* **EXERCISE DETAILS**:
Leave out the pictures and repeat the entries below verbatim.

══ SUPPLIED RECORDS ══

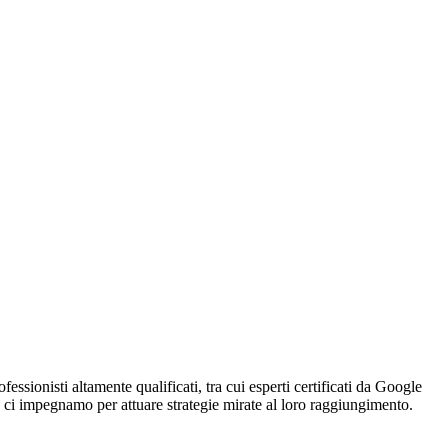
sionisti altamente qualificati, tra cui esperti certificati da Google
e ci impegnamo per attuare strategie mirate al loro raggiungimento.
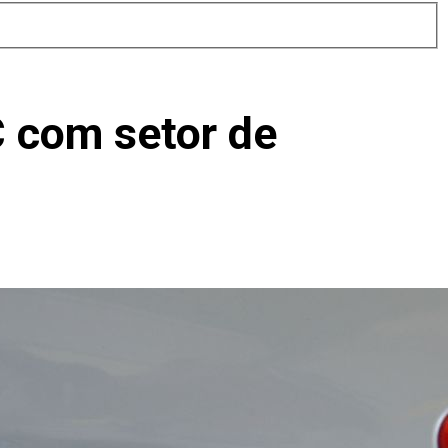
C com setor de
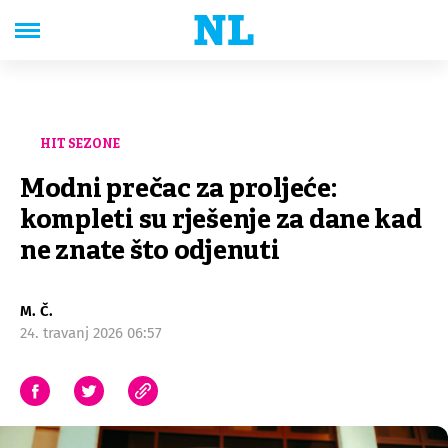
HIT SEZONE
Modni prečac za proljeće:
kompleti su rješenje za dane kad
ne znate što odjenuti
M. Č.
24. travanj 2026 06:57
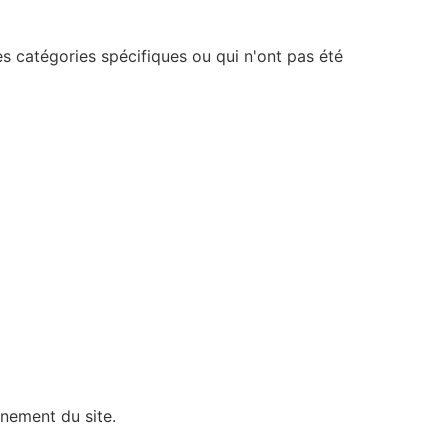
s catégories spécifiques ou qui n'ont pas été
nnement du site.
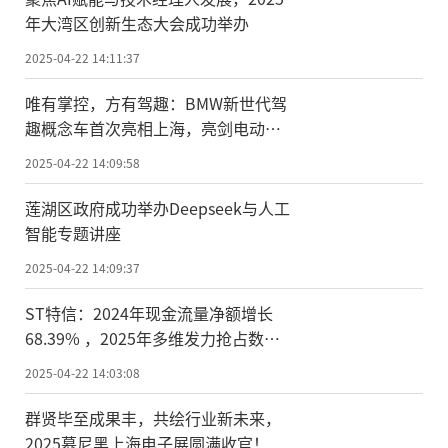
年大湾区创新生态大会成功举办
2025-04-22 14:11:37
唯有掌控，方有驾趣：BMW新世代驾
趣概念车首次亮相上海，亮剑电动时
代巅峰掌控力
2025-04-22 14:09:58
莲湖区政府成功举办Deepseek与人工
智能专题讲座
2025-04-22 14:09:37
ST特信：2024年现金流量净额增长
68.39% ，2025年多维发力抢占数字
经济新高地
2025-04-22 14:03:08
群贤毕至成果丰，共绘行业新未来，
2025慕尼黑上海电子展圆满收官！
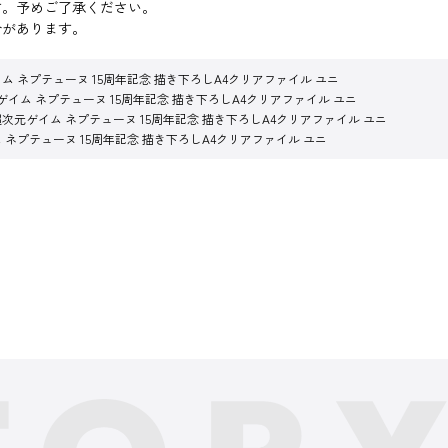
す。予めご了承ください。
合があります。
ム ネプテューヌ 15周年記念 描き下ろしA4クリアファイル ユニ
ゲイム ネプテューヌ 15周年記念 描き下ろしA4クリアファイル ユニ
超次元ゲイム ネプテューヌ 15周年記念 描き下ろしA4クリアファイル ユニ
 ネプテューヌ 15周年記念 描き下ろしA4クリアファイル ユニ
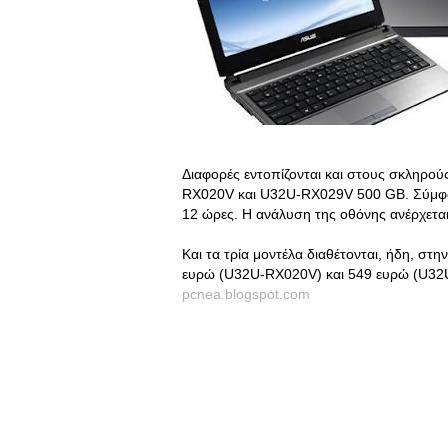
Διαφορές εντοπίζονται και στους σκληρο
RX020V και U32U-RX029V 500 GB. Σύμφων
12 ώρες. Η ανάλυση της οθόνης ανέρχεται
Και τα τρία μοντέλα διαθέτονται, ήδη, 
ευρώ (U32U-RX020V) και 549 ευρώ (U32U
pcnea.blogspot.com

═══

* **TASK SOLUTION**:
sionisti altamente qualificati, tra cui esperti certificati da Google
e ci impegnamo per attuare strategie mirate al loro raggiungimento.
C com setor de
HIT SEZONE
Modni prečac za proljeće:
kompleti su rješenje za dane kad
ne znate što odjenuti
M. Č.
24. travanj 2026 06:57
s catégories spécifiques ou qui n'ont pas été
nnement du site.
年大湾区创新生态大会成功举办
2025-04-22 14:11:37
唯有掌控，方有驾趣：BMW新世代驾
趣概念车首次亮相上海，亮剑电动时
代巅峰掌控力
2025-04-22 14:09:58
莲湖区政府成功举办Deepseek与人工
智能专题讲座
2025-04-22 14:09:37
ST特信：2024年现金流量净额增长
68.39% ，2025年多维发力抢占数字
经济新高地
2025-04-22 14:03:08
群贤毕至成果丰，共绘行业新未来，
2025慕尼黑上海电子展圆满收官！
す。予めご了承ください。
合があります。
ム ネプテューヌ 15周年記念 描き下ろしA4クリアファイル ユニ
ゲイム ネプテューヌ 15周年記念 描き下ろしA4クリアファイル ユニ
超次元ゲイム ネプテューヌ 15周年記念 描き下ろしA4クリアファイル ユニ
 ネプテューヌ 15周年記念 描き下ろしA4クリアファイル ユニ
Διαφορές εντοπίζονται και στους σκληρο
RX020V και U32U-RX029V 500 GB. Σύμφων
12 ώρες. Η ανάλυση της οθόνης ανέρχεται
Και τα τρία μοντέλα διαθέτονται, ήδη, 
ευρώ (U32U-RX020V) και 549 ευρώ (U32U
pcnea.blogspot.com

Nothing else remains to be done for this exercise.